Japan

Lost in the Gobi: Japanese aid
By Nobuyuki Takahashi

  • Previous story: Corporate scandal and the Gobi connection

    During the five years that the Japanese government was allocating more than 3 billion yen in grant aid to the country's biggest trading houses to spend on alleviating Mongolia's electrical-power shortage, Japanese civil society expressed concern about the project.

    Keiichi Kawasaki, an engineer official with Miyakonojo National College, and six colleagues set up a group in 1992 for the provision of small-scale wind power generators for Mongolian nomads' ger (portable tent-type dwellings). This grassroots effort, a joint project with a Mongolian technical institute, initially aimed to provide light so that the nomads' children could study at night, as these children had to work during the daytime.
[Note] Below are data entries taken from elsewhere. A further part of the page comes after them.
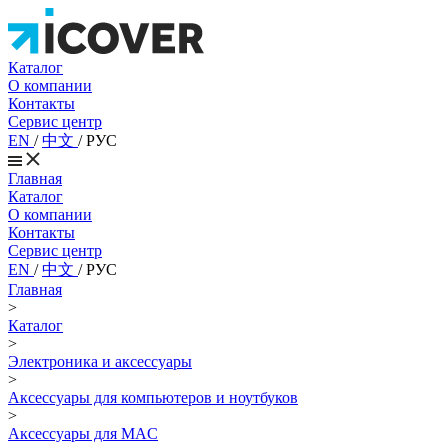
Каталог
О компании
Контакты
Сервис центр
EN
/
中文
/
РУС
Главная
Каталог
О компании
Контакты
Сервис центр
EN
/
中文
/
РУС
Главная
>
Каталог
>
Электроника и аксессуары
>
Аксессуары для компьютеров и ноутбуков
>
Аксессуары для MAC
    While visiting the village of Bayandorai in the southern Gobi desert, Kawasaki found that diesel power generators supplied by the former Soviet Union were not being used. Hasty introduction of privatization in Mongolia had hit the country's remote areas hard, making the costs of diesel fuel and maintenance too high for the locals to operate the generators.
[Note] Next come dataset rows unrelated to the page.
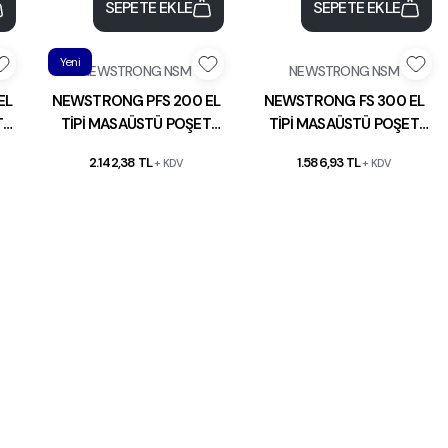
SEPETE EKLE
SEPETE EKLE
Yeni
NEWSTRONG NSM
NEWSTRONG NSM
EL
NEWSTRONG PFS 200 EL
NEWSTRONG FS 300 EL
T
TİPİ MASAÜSTÜ POŞET
TİPİ MASAÜSTÜ POŞET
İ
YAPIŞTIRMA MAKİNESİ
YAPIŞTIRMA MAKİNESİ
2.142,38 TL
1.586,93 TL
+ KDV
+ KDV
20CM
30CM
    Meanwhile, Assistant Professor Yoshiko Imaoka of the Osaka University of Foreign Studies, pointed out that Japanese official development aid (ODA) was repeating the Soviet Union's mistakes. In fact, she said, the current situation was worse in that during the Soviet era, Moscow had covered the generators' operating costs for its ally.

    While Mongolia was part of the Soviet bloc, not only generators but spare parts, engineers and fuel were all supplied by Moscow, and the generators were able to operate at full capacity. But after the collapse of the Soviet Union in 1991, the flow of supplies and services into Mongolia dried up, as did Soviet-backed education of engineers, resulting in political turmoil and instability in villagers' livelihood.
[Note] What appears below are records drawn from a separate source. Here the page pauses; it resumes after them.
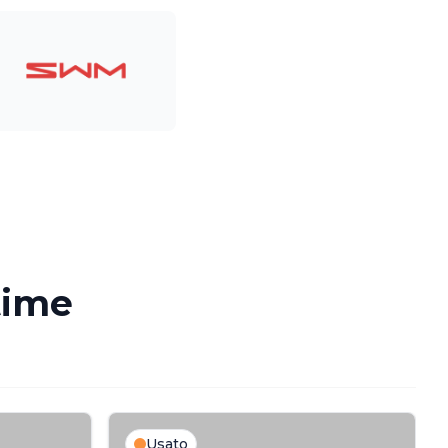
time
Usato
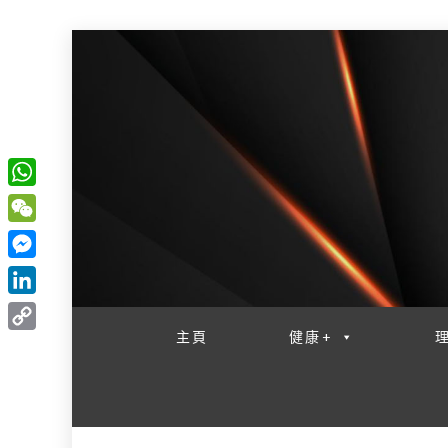
W
一網睇盡 八家大成
h
W
a
e
M
t
C
e
L
s
h
s
i
主頁
健康+
A
C
a
s
n
p
o
t
e
k
p
p
n
e
y
g
d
    Under these circumstances, it is difficult to draw a clear line between aid and business, namely penetration into the fledgling economy or rural Mongolia by the Japanese trading houses Marubeni Corp, C Itoh & Co Ltd and Mitsui & Co Ltd. The sudden introduction of privatization and consequent high generator operating costs, out of synch with the rural income level, made it difficult for the trading houses and oil companies to collect cash from the villagers.

    The Japanese Bank for International Cooperation (JICA) reported that Mongolia's social sector spending - including education, health care, welfare and social security - was cut rapidly in the 1990s from 22.3 percent of gross domestic product (GDP) in 1991 to 14.9 percent in 1998. The bank pointed out in a poverty report that the country's rural areas were hit hardest by privatization, as the quality and quantity of medical services had deteriorated. After the harsh winter of 2000, the privatization of livestock farming hit peasant families hard.

    According to political scientist Muneyuki Murai, a leading Mongolia expert who teaches at the Osaka University of Foreign Studies, human relationships are very important to that country's group-oriented society. At every governmental layer - the aimag (provincial) level, the sum (village) level and bag (neighborhood) level - administrators tend to divert benefits to their friends and relatives. Murai pointed out that the Japanese trading houses, not necessarily aware of these favoritist relationships, could inadvertently worsen the plight of the poor by colluding with those in positions of influence.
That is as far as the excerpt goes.